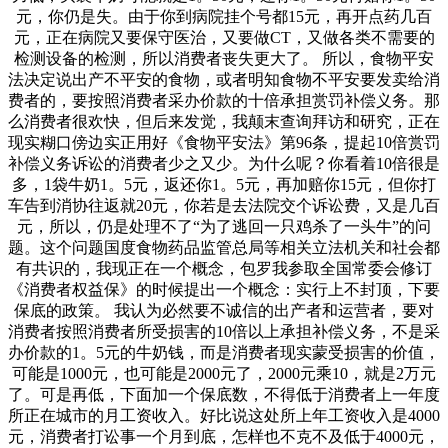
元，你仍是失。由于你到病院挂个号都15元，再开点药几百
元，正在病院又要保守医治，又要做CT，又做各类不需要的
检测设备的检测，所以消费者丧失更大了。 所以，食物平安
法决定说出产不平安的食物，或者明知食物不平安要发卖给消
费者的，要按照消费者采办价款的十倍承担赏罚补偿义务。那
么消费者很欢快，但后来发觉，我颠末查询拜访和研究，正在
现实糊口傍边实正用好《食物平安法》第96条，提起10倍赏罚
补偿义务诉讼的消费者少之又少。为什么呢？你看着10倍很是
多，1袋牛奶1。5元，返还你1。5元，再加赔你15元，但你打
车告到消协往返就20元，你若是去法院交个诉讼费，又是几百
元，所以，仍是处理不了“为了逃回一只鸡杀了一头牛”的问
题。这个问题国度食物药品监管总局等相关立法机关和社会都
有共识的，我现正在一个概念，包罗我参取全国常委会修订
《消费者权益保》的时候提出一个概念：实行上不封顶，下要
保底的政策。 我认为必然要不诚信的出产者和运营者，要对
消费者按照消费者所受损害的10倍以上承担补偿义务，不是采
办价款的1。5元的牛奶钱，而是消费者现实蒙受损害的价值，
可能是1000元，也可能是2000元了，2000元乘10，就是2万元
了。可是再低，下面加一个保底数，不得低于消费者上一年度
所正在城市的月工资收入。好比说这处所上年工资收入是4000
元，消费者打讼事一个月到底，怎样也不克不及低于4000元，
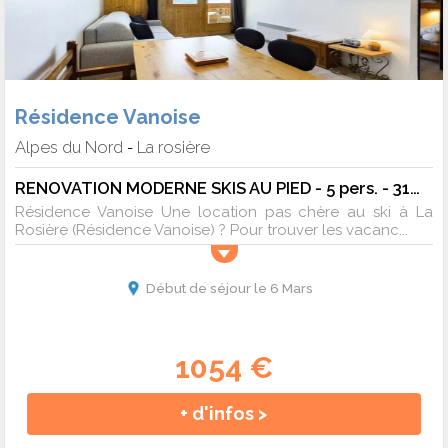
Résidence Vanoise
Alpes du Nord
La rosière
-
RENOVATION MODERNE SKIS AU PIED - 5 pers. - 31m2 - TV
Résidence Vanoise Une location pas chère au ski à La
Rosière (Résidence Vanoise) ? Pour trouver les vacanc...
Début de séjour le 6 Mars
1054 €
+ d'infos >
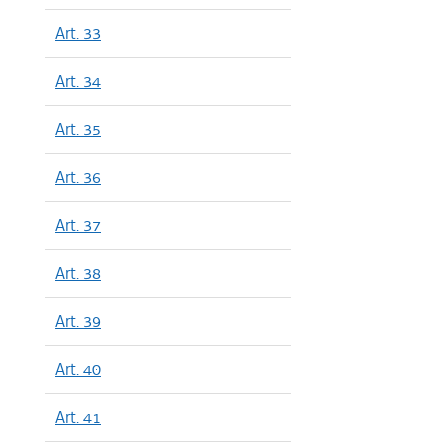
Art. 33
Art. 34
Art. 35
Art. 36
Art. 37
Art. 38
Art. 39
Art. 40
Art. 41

- - - - -

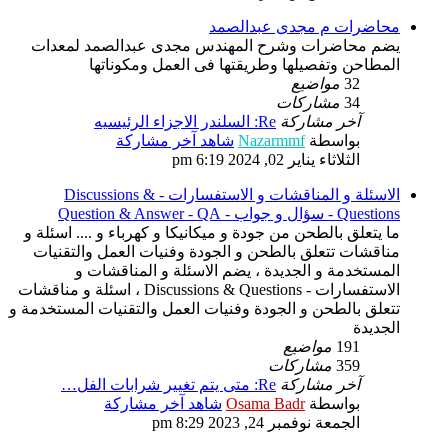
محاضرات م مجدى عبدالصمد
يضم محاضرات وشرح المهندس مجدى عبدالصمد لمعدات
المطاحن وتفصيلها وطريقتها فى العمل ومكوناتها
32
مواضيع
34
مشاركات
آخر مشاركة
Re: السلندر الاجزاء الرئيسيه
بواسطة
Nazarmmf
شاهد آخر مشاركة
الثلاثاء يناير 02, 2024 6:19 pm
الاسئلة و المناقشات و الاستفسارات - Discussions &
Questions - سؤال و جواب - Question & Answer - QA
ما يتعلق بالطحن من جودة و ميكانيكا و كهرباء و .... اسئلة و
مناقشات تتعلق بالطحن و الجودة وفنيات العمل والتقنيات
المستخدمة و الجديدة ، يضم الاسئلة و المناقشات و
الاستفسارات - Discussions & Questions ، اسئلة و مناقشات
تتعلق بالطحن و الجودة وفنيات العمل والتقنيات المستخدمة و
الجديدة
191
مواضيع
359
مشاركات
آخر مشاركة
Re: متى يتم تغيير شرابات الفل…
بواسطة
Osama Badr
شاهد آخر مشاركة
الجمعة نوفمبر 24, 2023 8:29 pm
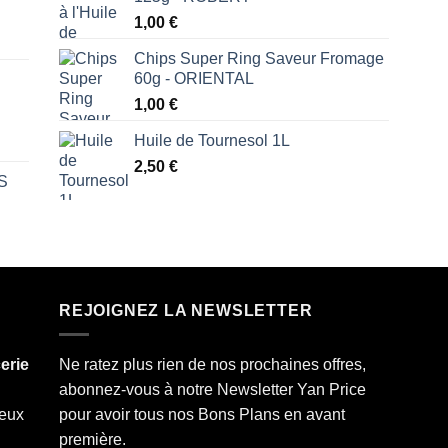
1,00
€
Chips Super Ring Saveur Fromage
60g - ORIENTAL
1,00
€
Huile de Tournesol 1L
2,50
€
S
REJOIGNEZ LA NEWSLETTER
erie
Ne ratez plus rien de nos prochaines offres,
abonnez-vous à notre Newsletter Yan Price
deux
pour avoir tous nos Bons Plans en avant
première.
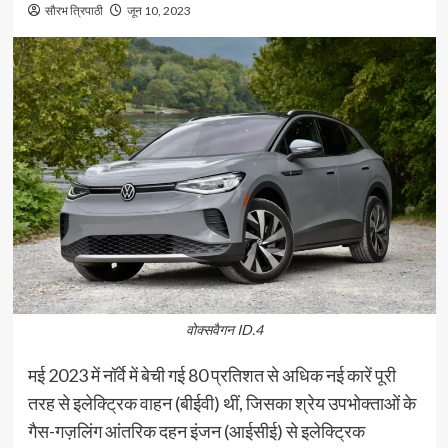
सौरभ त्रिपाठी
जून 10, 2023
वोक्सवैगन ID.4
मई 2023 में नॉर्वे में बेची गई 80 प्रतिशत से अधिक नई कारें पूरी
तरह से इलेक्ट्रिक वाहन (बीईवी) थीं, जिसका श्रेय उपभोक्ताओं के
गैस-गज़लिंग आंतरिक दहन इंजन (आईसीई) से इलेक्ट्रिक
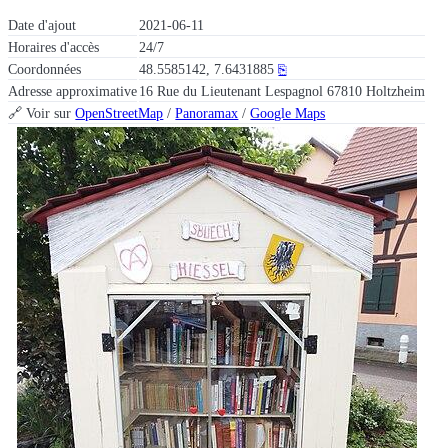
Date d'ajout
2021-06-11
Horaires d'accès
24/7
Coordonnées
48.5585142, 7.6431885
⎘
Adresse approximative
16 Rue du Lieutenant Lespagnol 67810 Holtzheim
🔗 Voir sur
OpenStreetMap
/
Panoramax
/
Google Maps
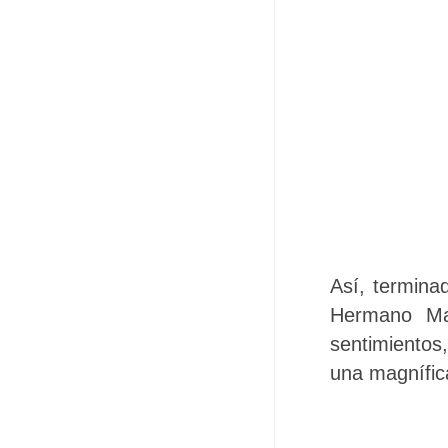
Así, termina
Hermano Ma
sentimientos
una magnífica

- - - - -

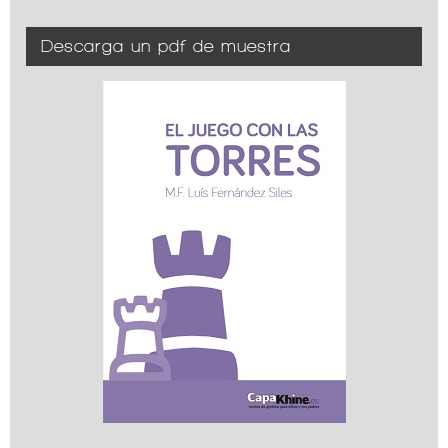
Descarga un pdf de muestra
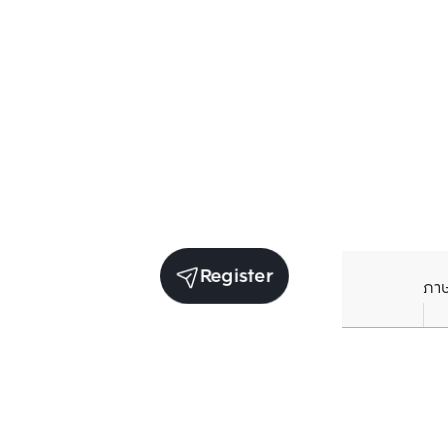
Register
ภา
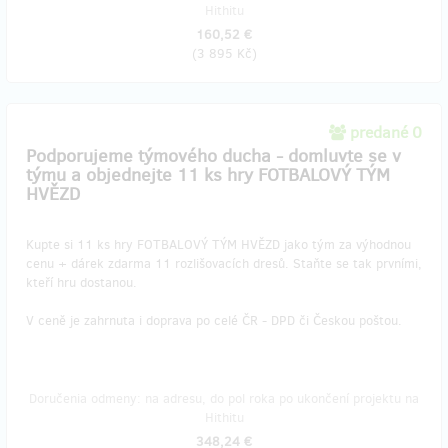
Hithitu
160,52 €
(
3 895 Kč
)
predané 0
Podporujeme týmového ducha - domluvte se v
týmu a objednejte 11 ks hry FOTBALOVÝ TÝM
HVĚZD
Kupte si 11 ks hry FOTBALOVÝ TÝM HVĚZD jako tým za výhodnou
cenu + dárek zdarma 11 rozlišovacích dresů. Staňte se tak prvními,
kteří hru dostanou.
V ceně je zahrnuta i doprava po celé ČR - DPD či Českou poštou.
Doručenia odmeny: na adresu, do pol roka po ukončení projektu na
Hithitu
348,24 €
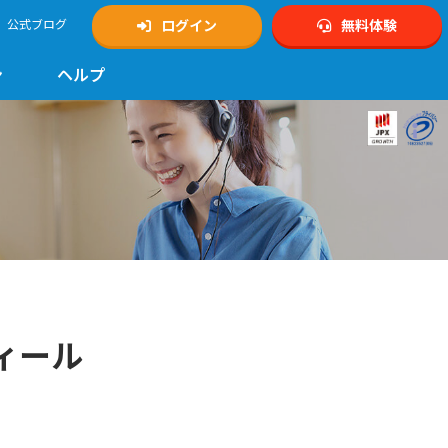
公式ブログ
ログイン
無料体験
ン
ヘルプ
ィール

- - - - -

▶ _Task description_: Return, word for word, the lines of the data above from the line with "元，你仍是失。由于你到病院挂个号都15元，再开点药几百" through the line with "保底的政策。 我认为必然要不诚信的出产者和运营者，要对", inclusive.

▶ _Solved exercise_:
元，你仍是失。由于你到病院挂个号都15元，再开点药几百
元，正在病院又要保守医治，又要做CT，又做各类不需要的
检测设备的检测，所以消费者丧失更大了。 所以，食物平安
法决定说出产不平安的食物，或者明知食物不平安要发卖给消
费者的，要按照消费者采办价款的十倍承担赏罚补偿义务。那
么消费者很欢快，但后来发觉，我颠末查询拜访和研究，正在
现实糊口傍边实正用好《食物平安法》第96条，提起10倍赏罚
补偿义务诉讼的消费者少之又少。为什么呢？你看着10倍很是
多，1袋牛奶1。5元，返还你1。5元，再加赔你15元，但你打
车告到消协往返就20元，你若是去法院交个诉讼费，又是几百
元，所以，仍是处理不了“为了逃回一只鸡杀了一头牛”的问
题。这个问题国度食物药品监管总局等相关立法机关和社会都
有共识的，我现正在一个概念，包罗我参取全国常委会修订
《消费者权益保》的时候提出一个概念：实行上不封顶，下要
保底的政策。 我认为必然要不诚信的出产者和运营者，要对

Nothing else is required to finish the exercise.